--- DATA Enclosed Below ---
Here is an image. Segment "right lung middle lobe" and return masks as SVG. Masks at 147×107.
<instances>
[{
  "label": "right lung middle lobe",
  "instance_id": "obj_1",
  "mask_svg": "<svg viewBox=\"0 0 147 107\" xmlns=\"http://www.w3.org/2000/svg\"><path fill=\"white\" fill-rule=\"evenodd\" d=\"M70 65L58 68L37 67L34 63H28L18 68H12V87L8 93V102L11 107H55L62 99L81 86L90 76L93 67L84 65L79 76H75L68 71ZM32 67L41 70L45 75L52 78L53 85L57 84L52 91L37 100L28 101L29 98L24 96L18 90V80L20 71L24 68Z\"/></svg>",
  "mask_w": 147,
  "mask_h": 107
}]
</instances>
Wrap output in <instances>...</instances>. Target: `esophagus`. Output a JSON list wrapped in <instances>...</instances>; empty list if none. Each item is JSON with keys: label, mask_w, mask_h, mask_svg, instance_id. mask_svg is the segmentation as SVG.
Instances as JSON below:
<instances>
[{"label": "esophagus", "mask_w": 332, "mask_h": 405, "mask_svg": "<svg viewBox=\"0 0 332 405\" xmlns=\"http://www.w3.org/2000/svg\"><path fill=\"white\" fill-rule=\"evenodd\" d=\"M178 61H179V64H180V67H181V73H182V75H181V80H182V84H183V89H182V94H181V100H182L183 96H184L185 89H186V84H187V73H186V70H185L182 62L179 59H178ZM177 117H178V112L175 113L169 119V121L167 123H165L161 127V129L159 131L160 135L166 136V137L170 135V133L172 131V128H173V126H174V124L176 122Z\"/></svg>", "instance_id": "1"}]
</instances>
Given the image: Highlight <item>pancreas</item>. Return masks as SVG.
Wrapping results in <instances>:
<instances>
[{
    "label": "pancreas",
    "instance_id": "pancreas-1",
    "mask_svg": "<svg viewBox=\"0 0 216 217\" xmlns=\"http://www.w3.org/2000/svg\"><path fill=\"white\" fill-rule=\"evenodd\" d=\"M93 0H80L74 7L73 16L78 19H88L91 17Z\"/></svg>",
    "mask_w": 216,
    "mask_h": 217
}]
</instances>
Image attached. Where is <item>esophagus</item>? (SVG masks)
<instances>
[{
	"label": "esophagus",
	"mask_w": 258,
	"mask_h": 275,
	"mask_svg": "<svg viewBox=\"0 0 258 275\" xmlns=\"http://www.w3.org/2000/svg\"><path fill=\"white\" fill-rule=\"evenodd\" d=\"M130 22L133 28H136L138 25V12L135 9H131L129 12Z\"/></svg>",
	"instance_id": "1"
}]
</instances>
--- End of Enclosed DATA ---
§ ASSIGNMENT: Give an exact copy of all the material above.

§ ANSWER SECTION:
Here is an image. Segment "right lung middle lobe" and return masks as SVG. Masks at 147×107.
<instances>
[{
  "label": "right lung middle lobe",
  "instance_id": "obj_1",
  "mask_svg": "<svg viewBox=\"0 0 147 107\" xmlns=\"http://www.w3.org/2000/svg\"><path fill=\"white\" fill-rule=\"evenodd\" d=\"M70 65L58 68L37 67L34 63H28L18 68H12V87L8 93V102L11 107H55L62 99L81 86L90 76L93 67L84 65L79 76H75L68 71ZM32 67L41 70L45 75L52 78L53 85L57 84L52 91L37 100L28 101L29 98L24 96L18 90V80L20 71L24 68Z\"/></svg>",
  "mask_w": 147,
  "mask_h": 107
}]
</instances>
Wrap output in <instances>...</instances>. Target: `esophagus`. Output a JSON list wrapped in <instances>...</instances>; empty list if none. Each item is JSON with keys: label, mask_w, mask_h, mask_svg, instance_id. mask_svg is the segmentation as SVG.
Instances as JSON below:
<instances>
[{"label": "esophagus", "mask_w": 332, "mask_h": 405, "mask_svg": "<svg viewBox=\"0 0 332 405\" xmlns=\"http://www.w3.org/2000/svg\"><path fill=\"white\" fill-rule=\"evenodd\" d=\"M178 61H179V64H180V67H181V73H182V75H181V80H182V84H183V89H182V94H181V100H182L183 96H184L185 89H186V84H187V73H186V70H185L182 62L179 59H178ZM177 117H178V112L175 113L169 119V121L167 123H165L161 127V129L159 131L160 135L166 136V137L170 135V133L172 131V128H173V126H174V124L176 122Z\"/></svg>", "instance_id": "1"}]
</instances>
Given the image: Highlight <item>pancreas</item>. Return masks as SVG.
Wrapping results in <instances>:
<instances>
[{
    "label": "pancreas",
    "instance_id": "pancreas-1",
    "mask_svg": "<svg viewBox=\"0 0 216 217\" xmlns=\"http://www.w3.org/2000/svg\"><path fill=\"white\" fill-rule=\"evenodd\" d=\"M93 0H80L74 7L73 16L78 19H88L91 17Z\"/></svg>",
    "mask_w": 216,
    "mask_h": 217
}]
</instances>
Image attached. Where is <item>esophagus</item>? (SVG masks)
<instances>
[{
	"label": "esophagus",
	"mask_w": 258,
	"mask_h": 275,
	"mask_svg": "<svg viewBox=\"0 0 258 275\" xmlns=\"http://www.w3.org/2000/svg\"><path fill=\"white\" fill-rule=\"evenodd\" d=\"M130 22L133 28H136L138 25V12L135 9H131L129 12Z\"/></svg>",
	"instance_id": "1"
}]
</instances>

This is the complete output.